I think probably every racer who has dedicated substantial time to getting faster eventually finds themselves back against the wall of overtraining. I think for pro racers they would call it doing too many races. Regardless, it's the point beyond fatigue - often far beyond it.
HOW RACERS GET THERE: In the quest to get fitter, get skinnier, get FASTER, you must push your body beyond its limits, and push it past its limits regularly enough that it is forced to build systems that can regularly handle that workload. Once it gets to that point, your are a little bit faster. Your body builds those systems during periods of regular rest between the efforts.
The problem for some racers is when they become accustomed to that feeling of pushing the body beyond its limits, and associating that with going fast. And that if they're not doing that, they're not going faster. So they go, go, go! With eventual long term decline due to general fatigue that's not being addressed.

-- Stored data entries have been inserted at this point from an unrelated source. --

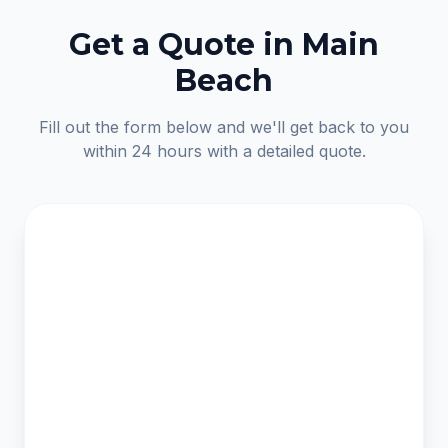
Get a Quote in Main
Beach
Fill out the form below and we'll get back to you
within 24 hours with a detailed quote.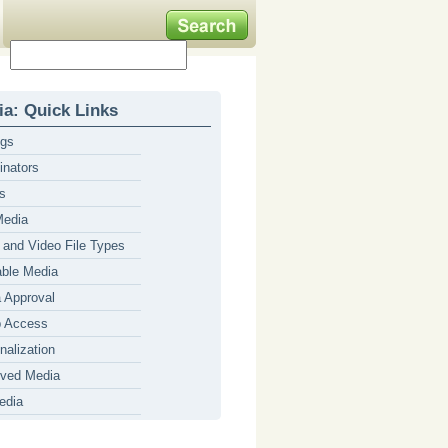
a: Quick Links
ngs
inators
s
Media
 and Video File Types
able Media
 Approval
p Access
nalization
ved Media
edia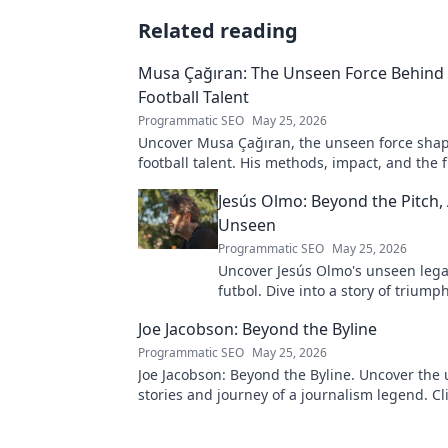
Related reading
Musa Çağıran: The Unseen Force Behind 
Football Talent
Programmatic SEO
May 25, 2026
Uncover Musa Çağıran, the unseen force shap
football talent. His methods, impact, and the 
Turkish football explored.
Jesús Olmo: Beyond the Pitch,
Unseen
Programmatic SEO
May 25, 2026
Uncover Jesús Olmo's unseen leg
futbol. Dive into a story of triump
and impact. Click to explore!
Joe Jacobson: Beyond the Byline
Programmatic SEO
May 25, 2026
Joe Jacobson: Beyond the Byline. Uncover the 
stories and journey of a journalism legend. Cli
deeper!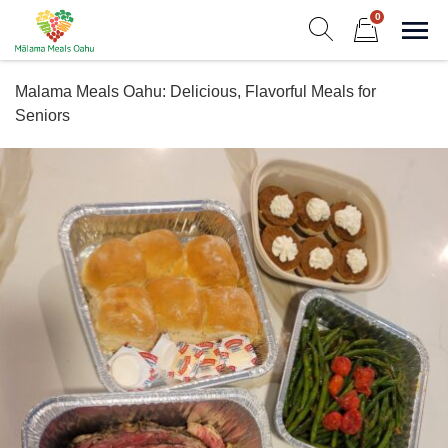
Skip
0
to
Sho
Show search form
Items in cart
content
Malama Meals Oahu
Malama Meals Oahu: Delicious, Flavorful Meals for
Heat. Eat. Enjoy. Repeat.!
Seniors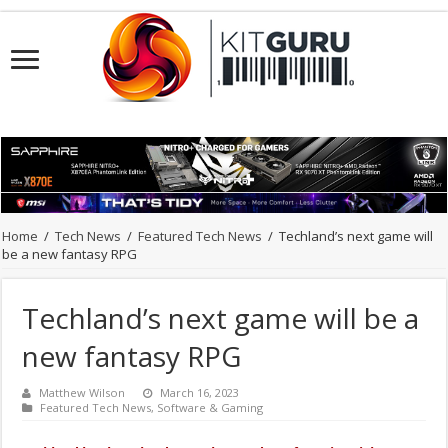
Home
/
Tech News
/
Featured Tech News
/
Techland’s next game will
be a new fantasy RPG
Techland’s next game will be a
new fantasy RPG
Matthew Wilson
March 16, 2023
Featured Tech News
,
Software & Gaming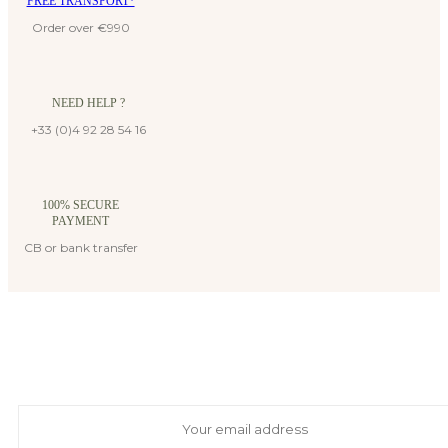
FREE TRANSPORT*
Order over €990
NEED HELP ?
+33 (0)4 92 28 54 16
100% SECURE
PAYMENT
CB or bank transfer
Suscribe to our newsletter
And receive exclusive private offers and news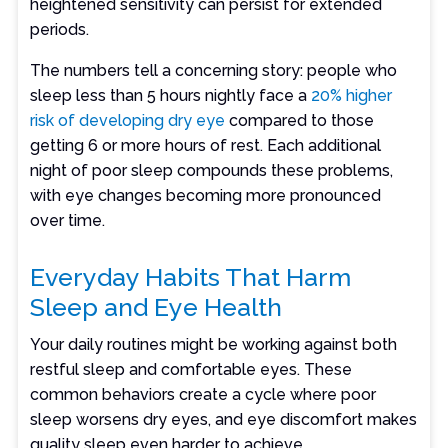
heightened sensitivity can persist for extended
periods.
The numbers tell a concerning story: people who
sleep less than 5 hours nightly face a
20% higher
risk of developing dry eye
compared to those
getting 6 or more hours of rest. Each additional
night of poor sleep compounds these problems,
with eye changes becoming more pronounced
over time.
Everyday Habits That Harm
Sleep and Eye Health
Your daily routines might be working against both
restful sleep and comfortable eyes. These
common behaviors create a cycle where poor
sleep worsens dry eyes, and eye discomfort makes
quality sleep even harder to achieve.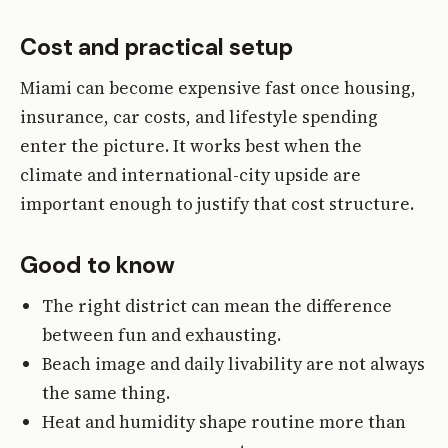
Cost and practical setup
Miami can become expensive fast once housing,
insurance, car costs, and lifestyle spending
enter the picture. It works best when the
climate and international-city upside are
important enough to justify that cost structure.
Good to know
The right district can mean the difference
between fun and exhausting.
Beach image and daily livability are not always
the same thing.
Heat and humidity shape routine more than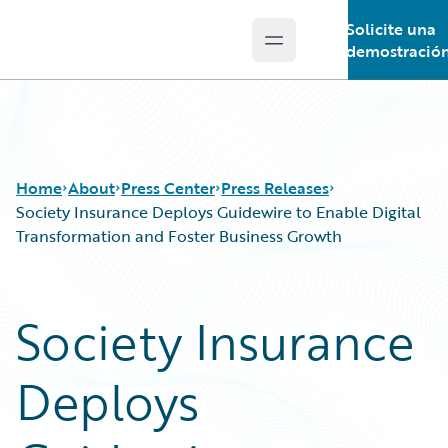
Solicite una
Open main menu
Guidewire Logo
demostració
Home
About
Press Center
Press Releases
Society Insurance Deploys Guidewire to Enable Digital
Transformation and Foster Business Growth
Society Insurance
Deploys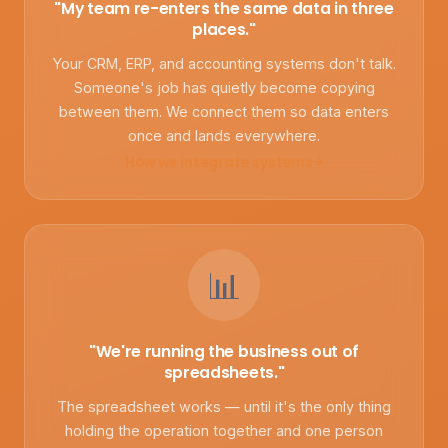
"My team re-enters the same data in three
places."
Your CRM, ERP, and accounting systems don't talk.
Someone's job has quietly become copying
between them. We connect them so data enters
once and lands everywhere.
How we integrate systems
📊
"We're running the business out of
spreadsheets."
The spreadsheet works — until it's the only thing
holding the operation together and one person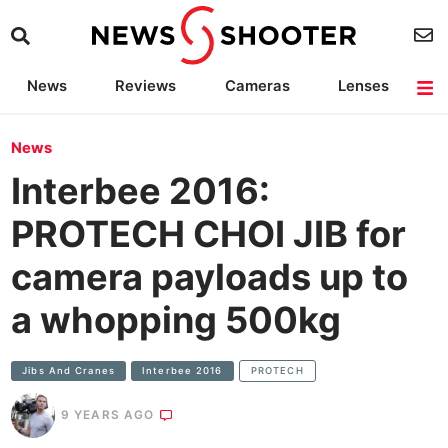
News
Reviews
Cameras
Lenses
Lighting
Light Reviews
Camera Accessories
Deals
News
Interbee 2016:
PROTECH CHOI JIB for
camera payloads up to
a whopping 500kg
Jibs And Cranes
Interbee 2016
PROTECH
9 YEARS AGO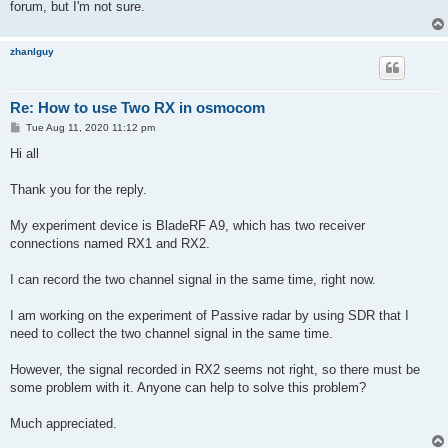
forum, but I'm not sure.
zhanlguy
Re: How to use Two RX in osmocom
P
Tue Aug 11, 2020 11:12 pm
o
s
Hi all
t
Thank you for the reply.
My experiment device is BladeRF A9, which has two receiver
connections named RX1 and RX2.
I can record the two channel signal in the same time, right now.
I am working on the experiment of Passive radar by using SDR that I
need to collect the two channel signal in the same time.
However, the signal recorded in RX2 seems not right, so there must be
some problem with it. Anyone can help to solve this problem?
Much appreciated.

Another way racers may get there is too much enthusiasm. They're new to the sport and for the first several years really go full bore - train as much as possible, race as much as possible, research cycling as much as possible. And eventually it's too much.

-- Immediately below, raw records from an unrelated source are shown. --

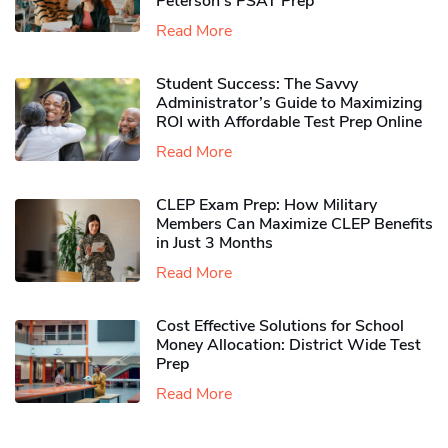
Peterson’s PSAT Prep
Read More
Student Success: The Savvy
Administrator’s Guide to Maximizing
ROI with Affordable Test Prep Online
Read More
CLEP Exam Prep: How Military
Members Can Maximize CLEP Benefits
in Just 3 Months
Read More
Cost Effective Solutions for School
Money Allocation: District Wide Test
Prep
Read More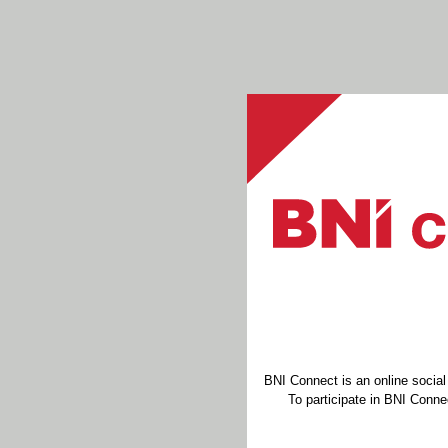
BNI Connect is an online socia
To participate in BNI Connec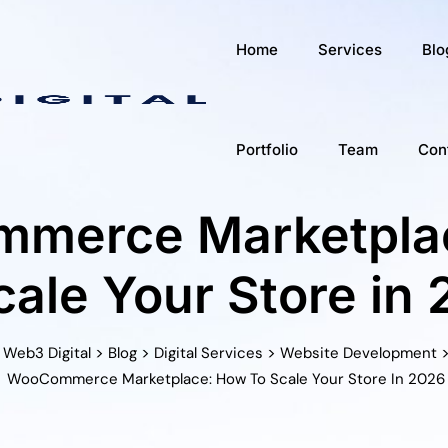
Home
Services
Blo
Portfolio
Team
Con
merce Marketpla
cale Your Store in
>
>
>
Web3 Digital
Blog
Digital Services
Website Development
WooCommerce Marketplace: How To Scale Your Store In 2026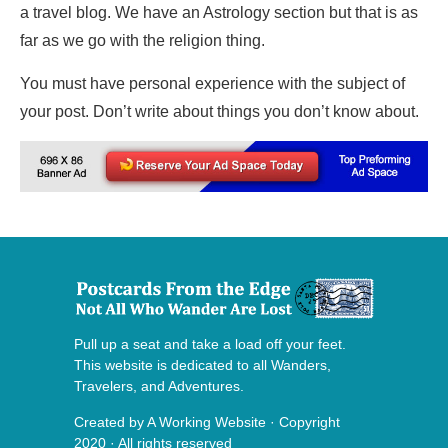
a travel blog. We have an Astrology section but that is as
far as we go with the religion thing.
You must have personal experience with the subject of
your post. Don’t write about things you don’t know about.
Pull up a seat and take a load off your feet.
This website is dedicated to all Wanders,
Travelers, and Adventures.
Created by
A Working Website
· Copyright
2020 · All rights reserved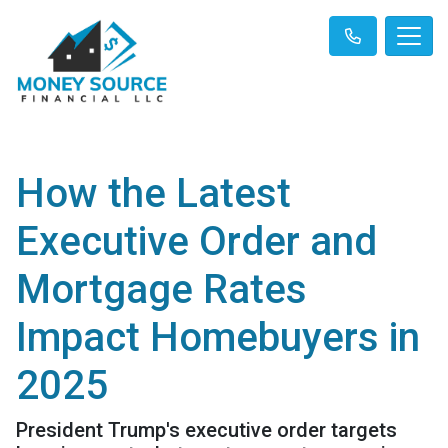
How the Latest
Executive Order and
Mortgage Rates
Impact Homebuyers in
2025
President Trump's executive order targets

SYMPTOMS: The power is just not there. When you get on your bike you are unmotivated. You are generally tired. You don't clean your dirty bike. You haven't had a rest or recovery day in two weeks. You ask yourself, "Why am I even riding bikes?"
CURES: Stay off the bike for a business week. Cross train - go on a run, do some weights.
Regardless, if you start to feel like you are overtraining, then you probably are. That means what you're doing isn't going to make you get any faster. Also, you run the risk of going so deep into overtraining that you'll get fed up and give up the sport. Why would you want to take that risk? Just take a day or two off and listen to what your body wants, not what your brain wants.